3/06/2007

O Deus e a Ninfa

Gênero Conto

Disse o deus em depoimento a si mesmo ao observar o passar do tempo:
- Agora mesmo escureci o dia lá fora.
Fechei os céus. Entristeci as nuvens. Mesmo o mirmidão mais valente e impetuoso hesitaria em sair por alguma porta.
- O fato de ser um deus me garante o direito de ser vingativo. Não estou conseguindo sê-lo. O que eu admiro nos homens é sua capacidade de regeneração. De mudar as coisas. Mudar suas idéias. Eles também se vingam, como nós mesmos fazemos. Neste sentido eu sou menos que um massificado humano. Não consigo me vingar.

Quanto a sofrer:
- O sofrimento lhes foi dado como presente constante e eles se apaixonam sempre, alguns deles nem isso conseguem. O deus do caminho do meio se enxerga sem discípulos nesses últimos milhares de anos.

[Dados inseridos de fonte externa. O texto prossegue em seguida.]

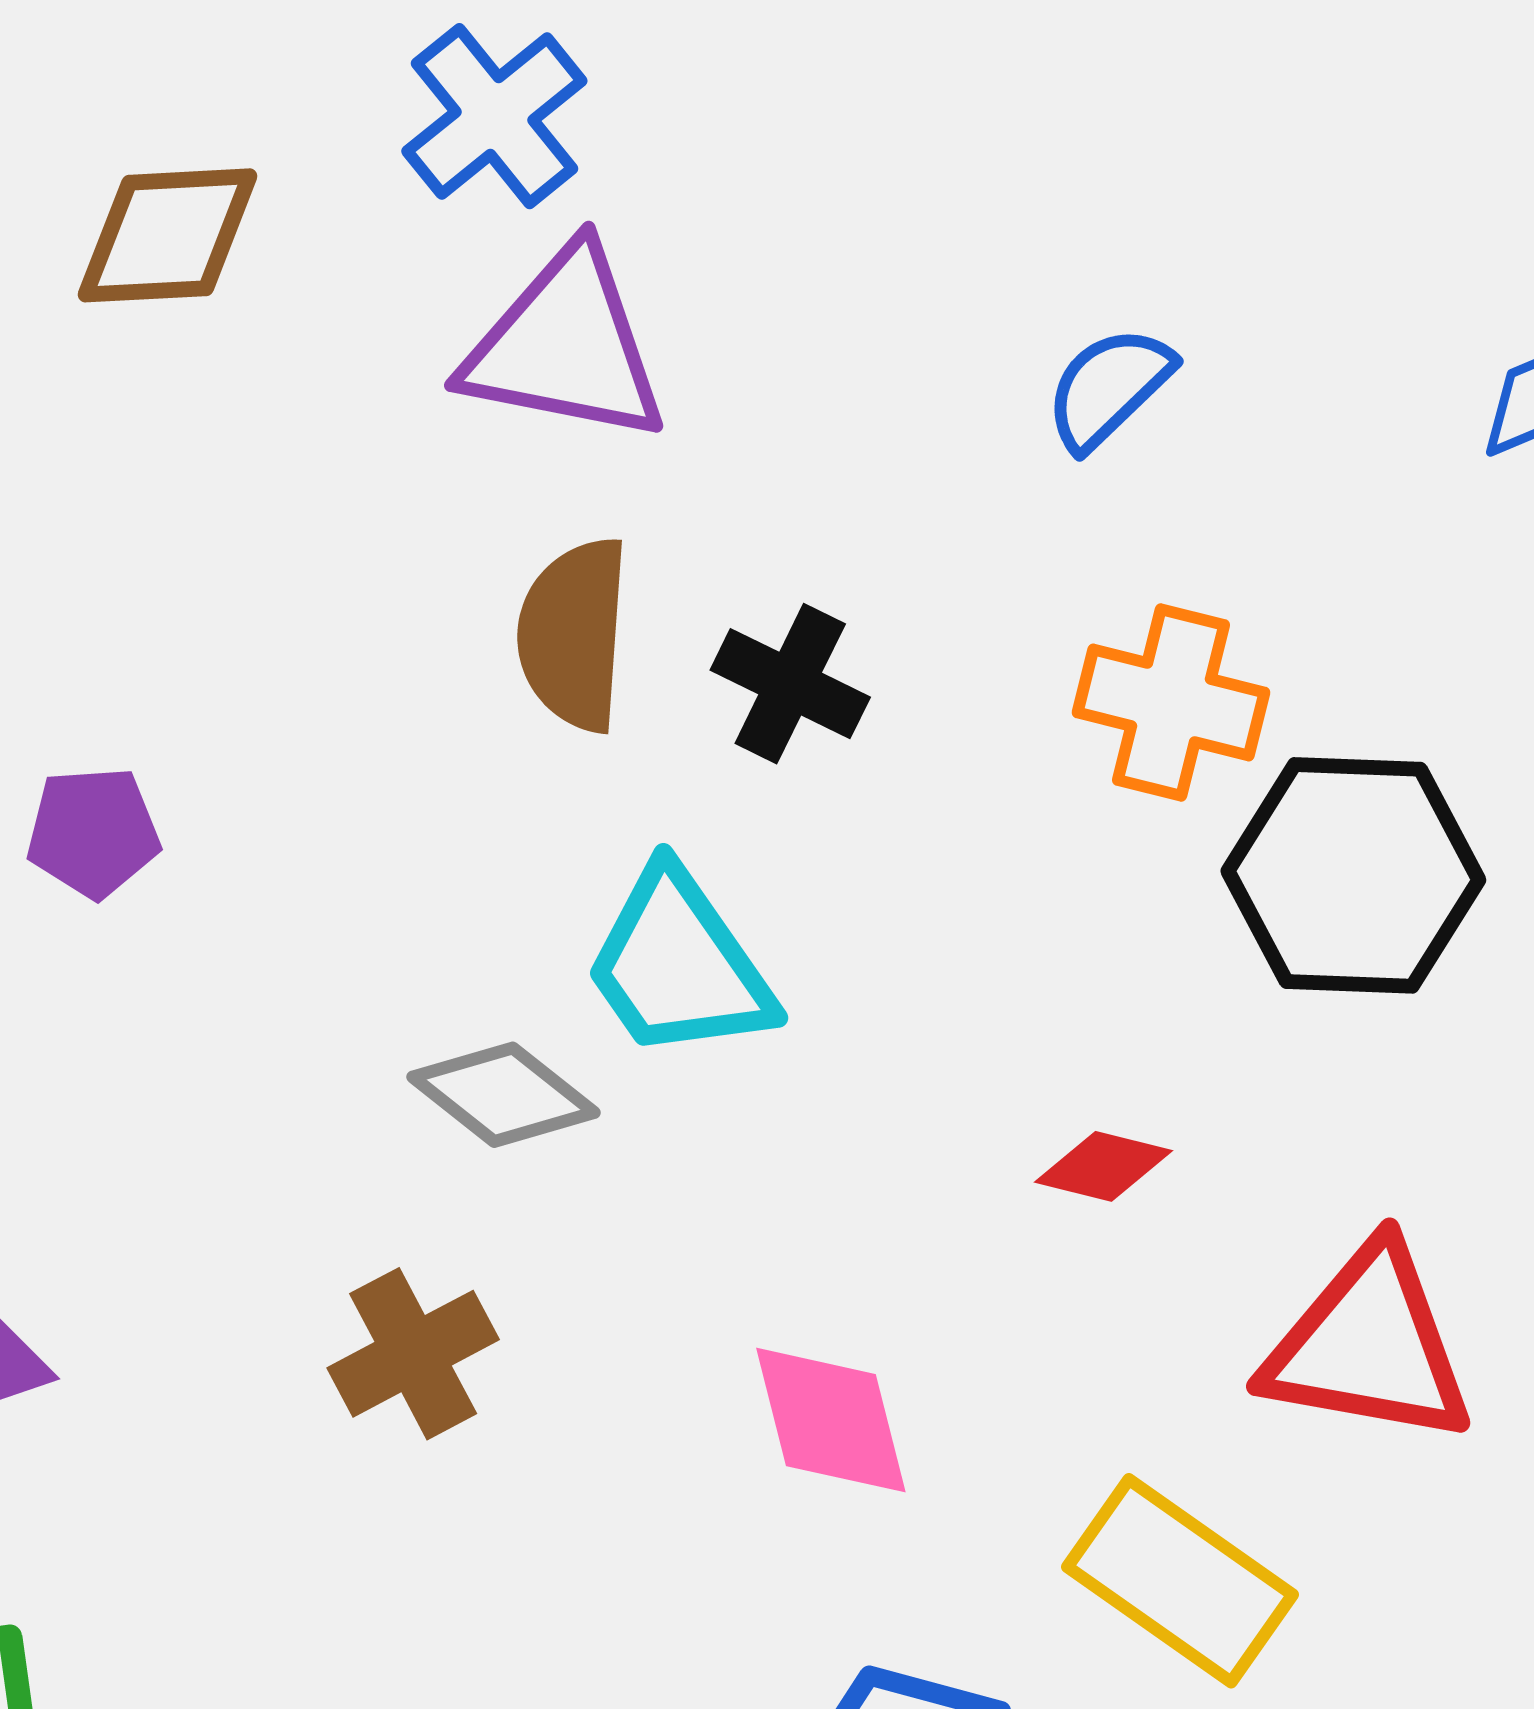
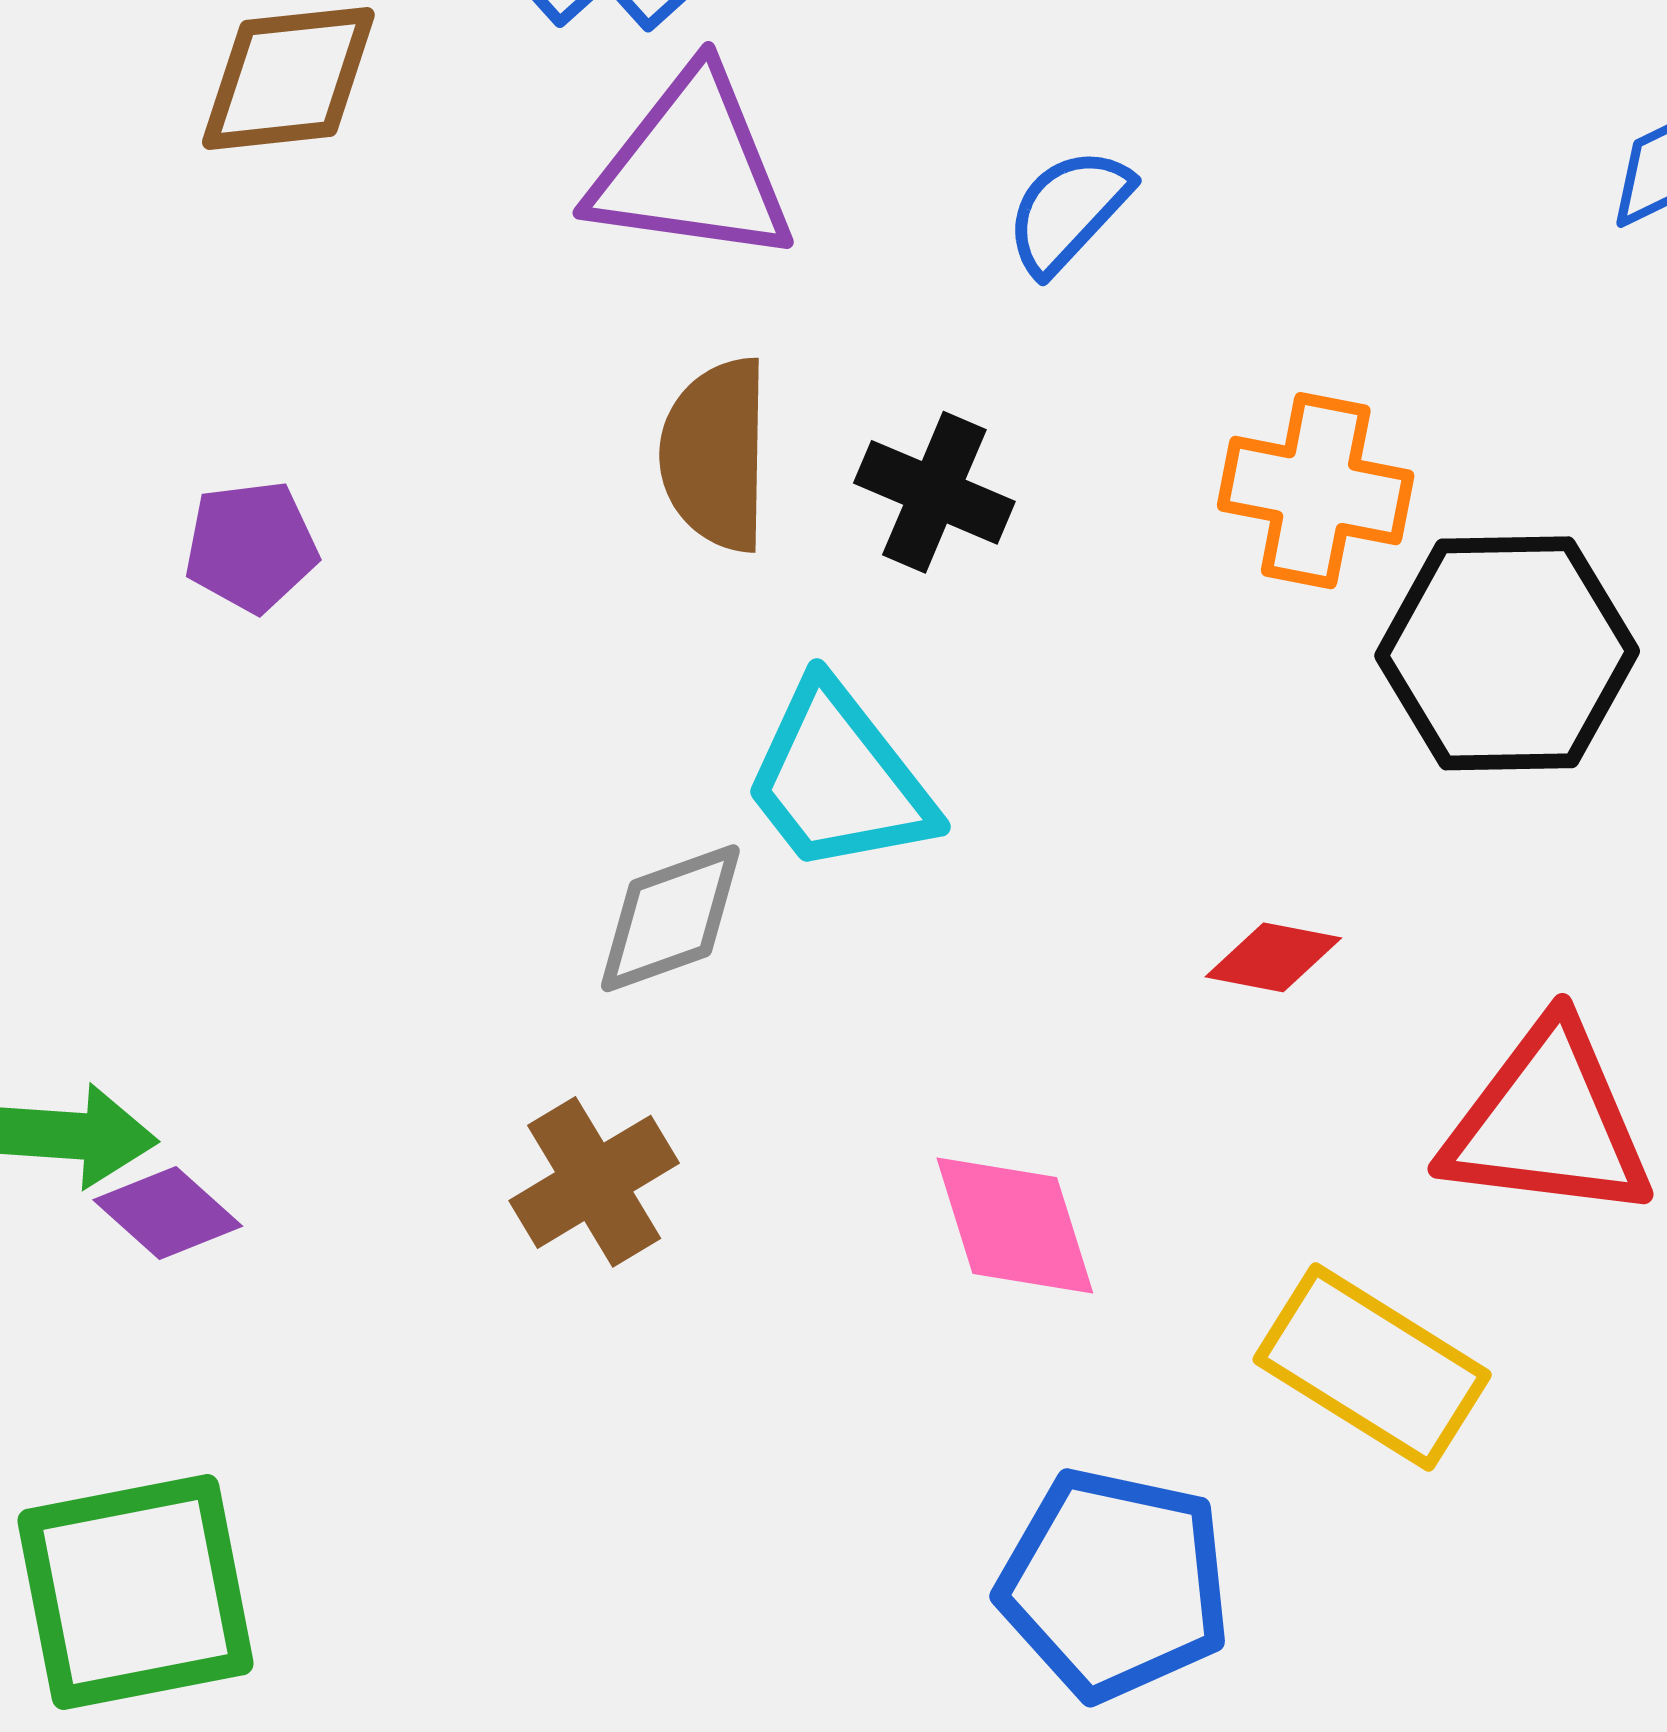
blue semicircle: (1109, 388) -> (1068, 211), moved
purple pentagon: (93, 832) -> (251, 546), moved
gray diamond: (504, 1095) -> (670, 918), turned -55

Observando a mudança dos ventos:
- A noite vem chegando com inexorável força diária. Um golpe dado com muita força pode ser fatal contra quem ele é desferido. Mas como toda grande onda ou fria avalanche, pode também ser manipulado. Nós manipulamos. Os homens também manipulam. E ambos são enganados. A noite vem construindo a solidão dos angustiados. A noite é uma avalanche. Vou terminar este dia com uma escuridão vazia. Assim amanhã será completamente o amanhã. E lá poderei inventar novos caminhos, fechando velhas entradas e abrindo novas saídas.

Quanto à ousadia:
- Os deuses também são importunados. Ousada ninfa quem impede a minha construção da agonia. Eu devo ter sido enfeitiçado. Provoco grandes trovoadas para distrair minha atenção. Esse objetivo, que é a causa do escurecer dos dias, é parte de uma jogada apenas. Essa sutil e tão óbvia cartada é também irresistível. Ela me direciona seus lábios e profere palavras com suavidade, mas que é ouvida mais longe que os trovões. Esse é o tom do encantamento. Esse fascínio a que nem mesmo os deuses ou anjos estão protegidos, é grande causa de sofrimentos.

O escurecer do dia:
- Estou dando forças para o carrasco, mas quem pode enforcar um deus? Aquilo que protegi descaradamente, que me fez ser julgado por outros deuses e homens por proteger, irracionalmente e imparcialmente, uma ninfa, está a infantilizar meus relâmpagos, a sutilizar meus trovões. Quando abandonarei esta ninfa-estaca que se enfia no meu coração? Quanto mais eu a agarro, mais a prendo em mim, infinitamente ela me corrói, até escurecer minha visão.

Voz narrando:
Neste mesmo instante, escuta-se um ranger de portas. Passos se direcionam para o ambiente desse deus apático. É a ninfa a quem ele tanto buscou e protegeu. Ela não é tão alta. Não é tão séria. Não é tão rósea. Ela olhou o deus de frente, entregou-se a ele, o criador das tempestades. Ele com seus olhos divididos entre chuvas e lágrimas, seus lábios entre o beijo e o espanto, se enxergou como um homem, e como tal se jogou nos braços da ninfa.
Lá fora começou a se ouvir o cantar dos pássaros. O abrir das flores. A brisa quente entrava pelas frestas de todas as casas e nenhum sábio soube explicar o nascer do dia durante a escuridão da noite. Talvez fosse uma resposta ao escurecer da noite sobre a luz do dia... Os mirmidões souberam transformar a fraqueza da luz em força da sombra, entraram no castelo de seu inimigo, pela porta da frente. O dia veio intenso em seu calor devido à longa espera pelo fim das horas nebulosas.
Então ao alto das nuvens, agora claras como pétalas de lótus que saem sempre cândidas da lama, se reuniram, já cansados de suas próprias existências, outros deuses e criaturas divinas. Todos condenavam o que estavam assistindo. O mais moralista e católico dos homens não teria percebido que todos ali eram divindades, e teria se esquecido que estava acima das nuvens, de tão grande hipocrisia que o ambiente exalava.
Caído em cima de milhões de gotículas de água e vapores, que vistas de longe são parecidas com as nuvens, estava aquele deus entristecido, agarrado ao seu objeto de valor; uma grande rosa repleta de espinhos, e o maior e mais venenoso deles, enfincado em seu peito desprotegido, ambos sem vida; o deus e a rosa.

Alex Wild
Escrito em 2004
Amaral Gurgel - centro de São Paulo.